Scott’s signature dorky straight man charm takes on a more somber quality in Severance. Mark agreed to undergo the procedure so he can spend eight hours a day avoiding the pain of losing his wife, but instead of healing, he predictably winds up even more broken. Outside the office, he drinks too much and picks petty fights. Inside he’s grief-stricken once again by the disappearance of his best buddy Petey (Yul Vazquez). “I’m sorry Mark. You guys were one of my favorite office friendships,” says his supervisor Milchick (Tramell Tillman), whose demeanor flashes between kindly and dangerous in a way reminiscent of an abusive psychiatric hospital orderly.

That comment anchors the split in tone of the show, which is in some ways as dramatic as the characters’ bisected personalities. Severance is a deeply unsettling thriller filled with long shots of the too-empty office and a creeping sense of dread about the secrets being kept there. But it also embraces the tropes of an office sitcom, particularly in the banter between the foul-mouthed Dylan (Zach Cherry), who worries the staffing change will mess with his team’s productivity, and Irving (John Turturro), an old timer who annoys his coworkers with quirky greetings and his insistence that they should be satisfied with meager rewards like a firm handshake and creamer for their coffee.

Severance’s success will be determined by the payoff of its central mysteries.

Their lines are sharply written comedy, but also provide a meta commentary on shows like The Office and Brooklyn Nine-Nine where characters have all of their most meaningful relationships in the workplace and hardly exist when off the clock.
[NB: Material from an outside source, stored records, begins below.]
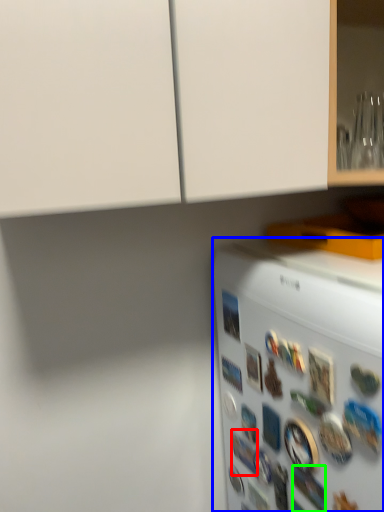 Question: Which object is the farthest from button (highlighted by a red box)? Choose among these: refrigerator (highlighted by a blue box) or button (highlighted by a green box).

Choices:
 (A) refrigerator
 (B) button

Answer: (A) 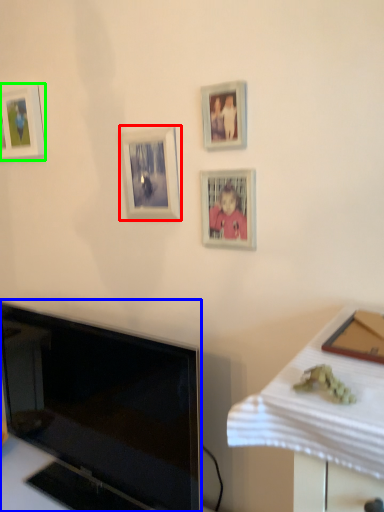 Question: Estimate the real-world distances between objects in this image. Which object is farther from picture frame (highlighted by a red box), television (highlighted by a blue box) or picture frame (highlighted by a green box)?

Choices:
 (A) television
 (B) picture frame

Answer: (A) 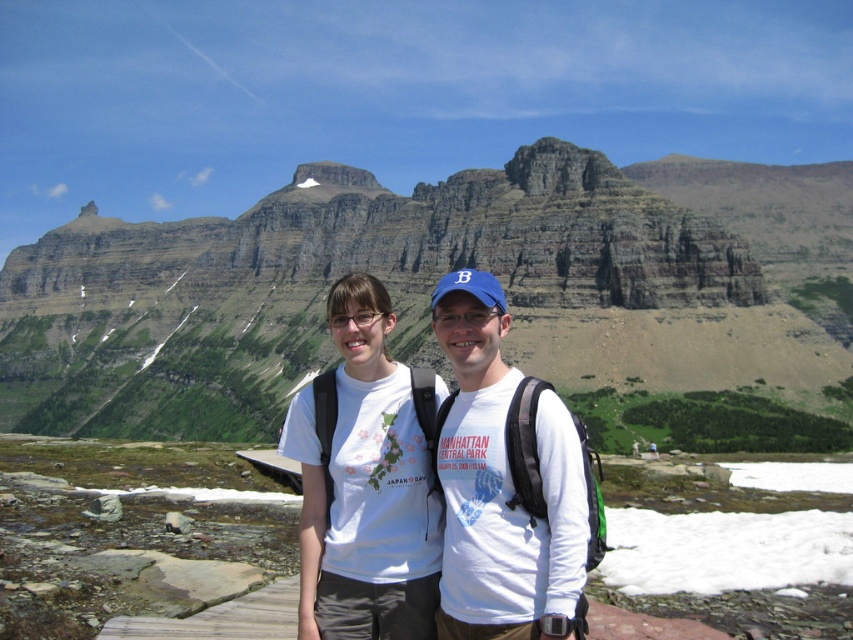 Question: Which of the following is the closest to the observer?

Choices:
 (A) rocky cliff at center
 (B) white cotton t-shirt at center

Answer: (B)

Question: Is rocky cliff at center in front of white cotton t-shirt at center?

Choices:
 (A) yes
 (B) no

Answer: (B)

Question: Is rocky cliff at center wider than white cotton t-shirt at center?

Choices:
 (A) no
 (B) yes

Answer: (B)

Question: Which point is closer to the camera taking this photo?

Choices:
 (A) (395, 509)
 (B) (776, 208)

Answer: (A)

Question: Is rocky cliff at center smaller than white cotton t-shirt at center?

Choices:
 (A) yes
 (B) no

Answer: (B)

Question: Among these objects, which one is nearest to the camera?

Choices:
 (A) rocky cliff at center
 (B) white cotton t-shirt at center

Answer: (B) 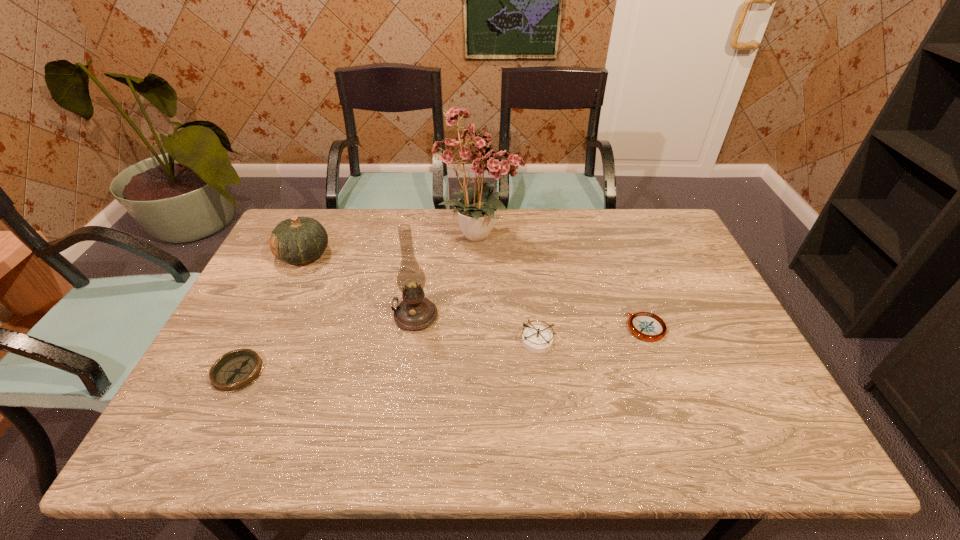 Find the location of `the tallest object`. the tallest object is located at coordinates (475, 155).

Locate an element on the screen. The height and width of the screenshot is (540, 960). oil lamp is located at coordinates coord(415,312).

Identify the location of gourd. This screenshot has height=540, width=960. (298, 240).

Image resolution: width=960 pixels, height=540 pixels. I want to click on the second compass from left to right, so click(538, 339).

You are a GUI agent. You are given a task and a screenshot of the screen. Output one action in this format:
    pyautogui.click(x=<x>, y=<y>)
    Task: Click on the tallest compass
    Image resolution: width=960 pixels, height=540 pixels.
    Given the screenshot: What is the action you would take?
    pyautogui.click(x=538, y=339)

This screenshot has height=540, width=960. What are the coordinates of `the rightmost object` in the screenshot? It's located at (647, 326).

At what (x,y) coordinates should I click in order to perform the action: click on the leftmost compass. Please return your answer as a coordinate pair (x, y). Looking at the image, I should click on (235, 370).

Identify the location of blank space located on the front-facing side of the tallest object. The height and width of the screenshot is (540, 960). (613, 234).

Locate an element on the screen. This screenshot has height=540, width=960. vacant point located 0.200m on the left of the second tallest object is located at coordinates (319, 316).

Where is `vacant space situated 0.110m on the right of the third tallest object`? This screenshot has width=960, height=540. vacant space situated 0.110m on the right of the third tallest object is located at coordinates (366, 255).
It’s a reckoning with the modern ambivalence to the idea of a company as a family, which inherently makes quitting a sort of betrayal. The Lumon employees are more like a family than most in that the innies didn’t choose to be there and can’t easily choose to leave. Severance shows just how hellish that reality is.

Every perk -- like a bizarre therapy regimen where an employee receives information about their outie that is either strangely generic or far too specific to be shared with an employer -- is used as a form of manipulation. Innies are meant to be comforted upon hiring by a recording from their outies saying that the procedure was done with their consent, but they have the feel of hostage videos. Even in their domain, the workers have precious little information or control, any attempt to step out of line being quickly crushed by Milchick or the unsettlingly folksy senior manager Harmony Cobel (Patricia Arquette).

Severance’s success will be determined by the payoff of its central mysteries, but the excellent cast, eerie visuals, and offputting score make every moment of the first two episodes feel worth the ride. If you were on the fence before, Severance will make the return to the office feel even more threatening.